The software factory can be applied to product line architectures for companies that build and deliver software products.

But, here, the number / volume of software products that get manufactured is immaterial. (Unlike Traditional manufacturing).

And thatz true for software service companies as well. They build 'one-off/pointed solutions' for customers. So why would they need to invest in 'Software Factories'?. Neverthess, the service companies have gone ahead in the past and built the most common denominator as the 'Framework' that can be repeated across several projects.

Wednesday, November 29, 2006

2007 Predictions

No! This is not about Horoscope!. :-)

Am discussing something that would interest us...

"North America's Tech spending to slow down in 2007" - Gartner.

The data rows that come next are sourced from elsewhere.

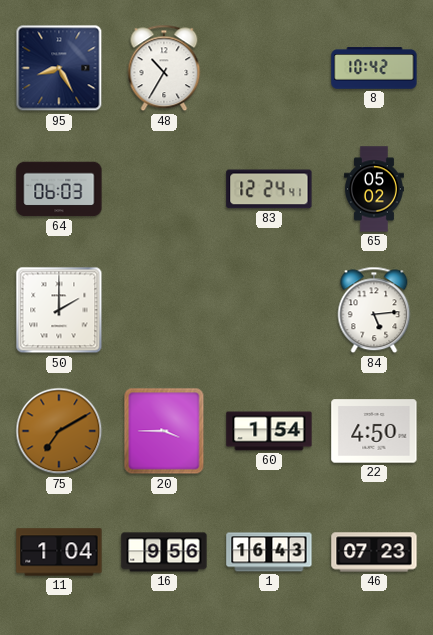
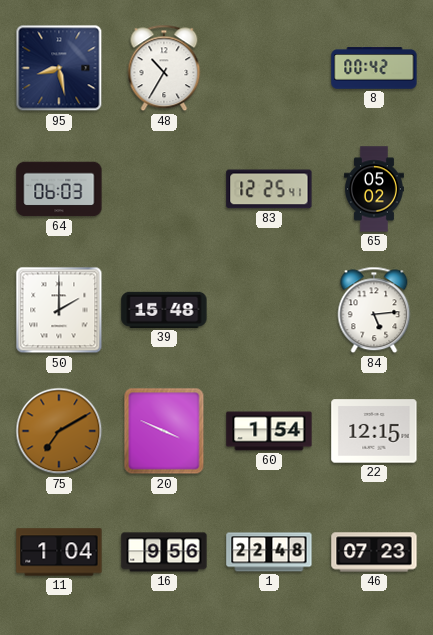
95: 8:25 -> 8:28
8: 10:42 -> 00:42
83: 12:24 -> 12:25
39: none -> 15:48
20: 3:45 -> 3:49
22: 4:50 -> 12:15
1: 16:43 -> 22:48
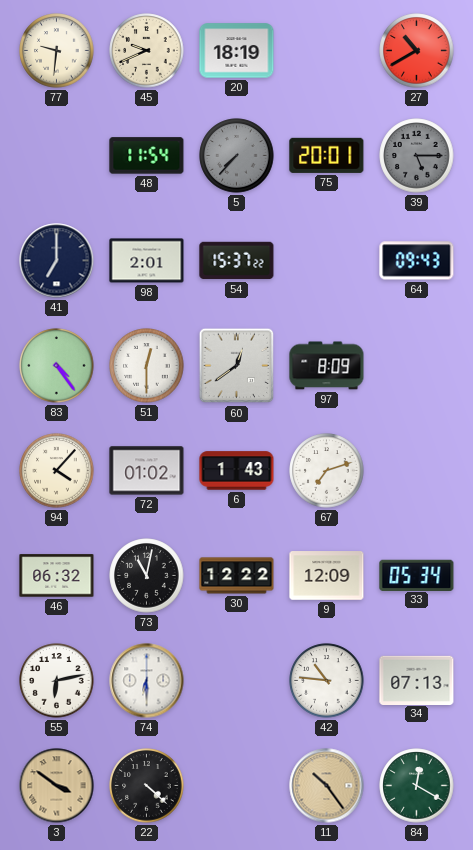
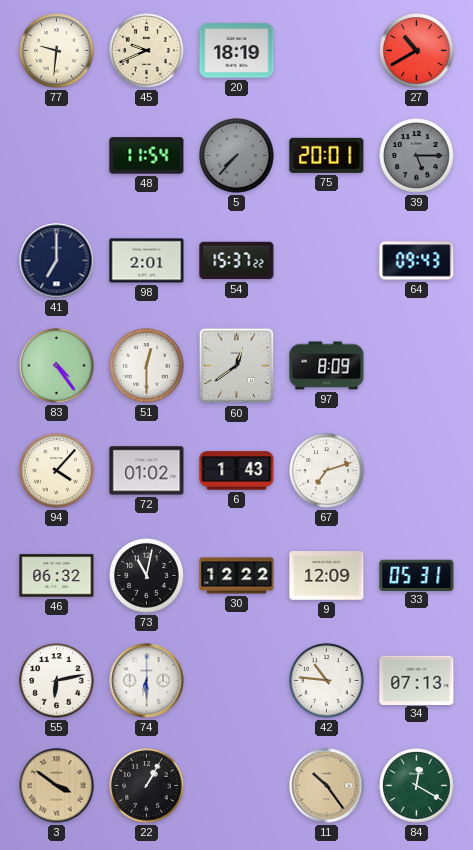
33: 05:34 -> 05:31
22: 4:22 -> 1:05
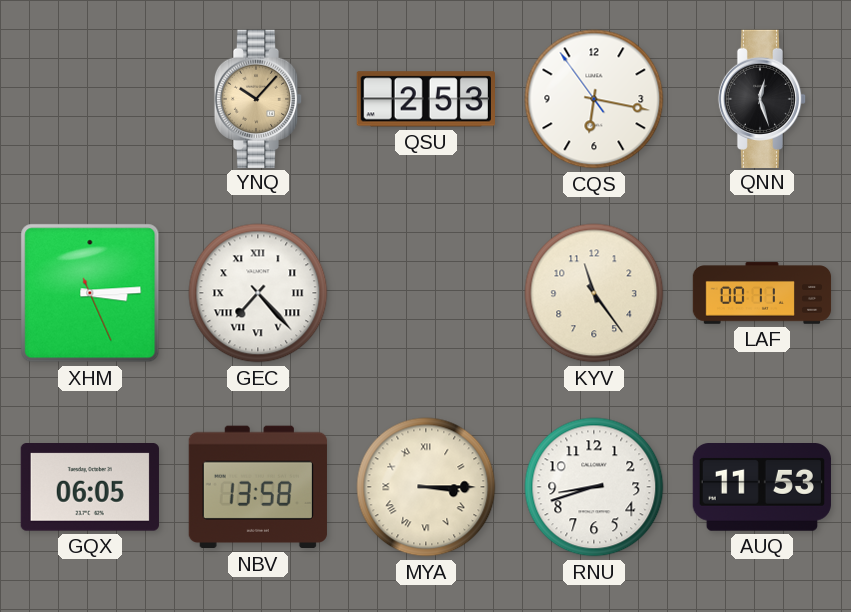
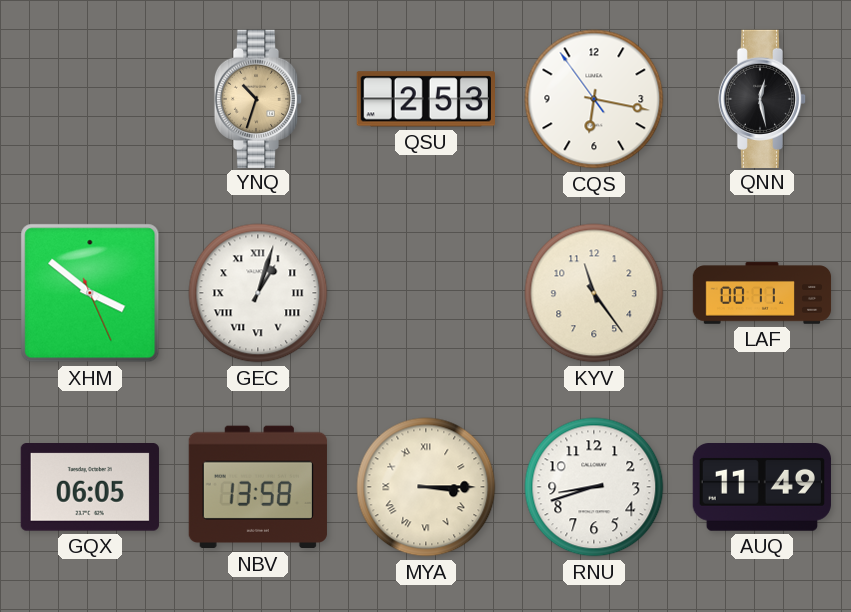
YNQ: 10:07 -> 10:33
QNN: 12:27 -> 12:28
XHM: 3:14 -> 3:51
GEC: 7:23 -> 1:03
AUQ: 11:53 -> 11:49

"Organizations are increasingly dissatisfied with vendors" - CIO journal survey

"CIOs are finding difficult to acquire business-savvy technologists' - CIO journal

"In 2007, the Outsouring to slow down, because the companies are not able to sustain the right talent and increasing cost" - One of the Enterprise Architect's blog.

All this lead to 'Insourcing' again.

The companies may revert to 'Insourcing' as the vendor satisfaction is low and the SI's are not able to deliver what they are expected to deliver at the right cost.

Within 'Insourcing' itself, CIOs are looking at 'Enterprise Architecture' as the tool to rationalize the IT portfolio and reduce cost eventually.

In my opinion, 'Enterprise Architecture' can be applied towards 'cost reduction' or to 'enforce standardization' or to 'prepare for agile enterprise'.

Am sure whoever (CIO) is taking the lead in EA initiatives are going to have the long term benefits and leadership in IT.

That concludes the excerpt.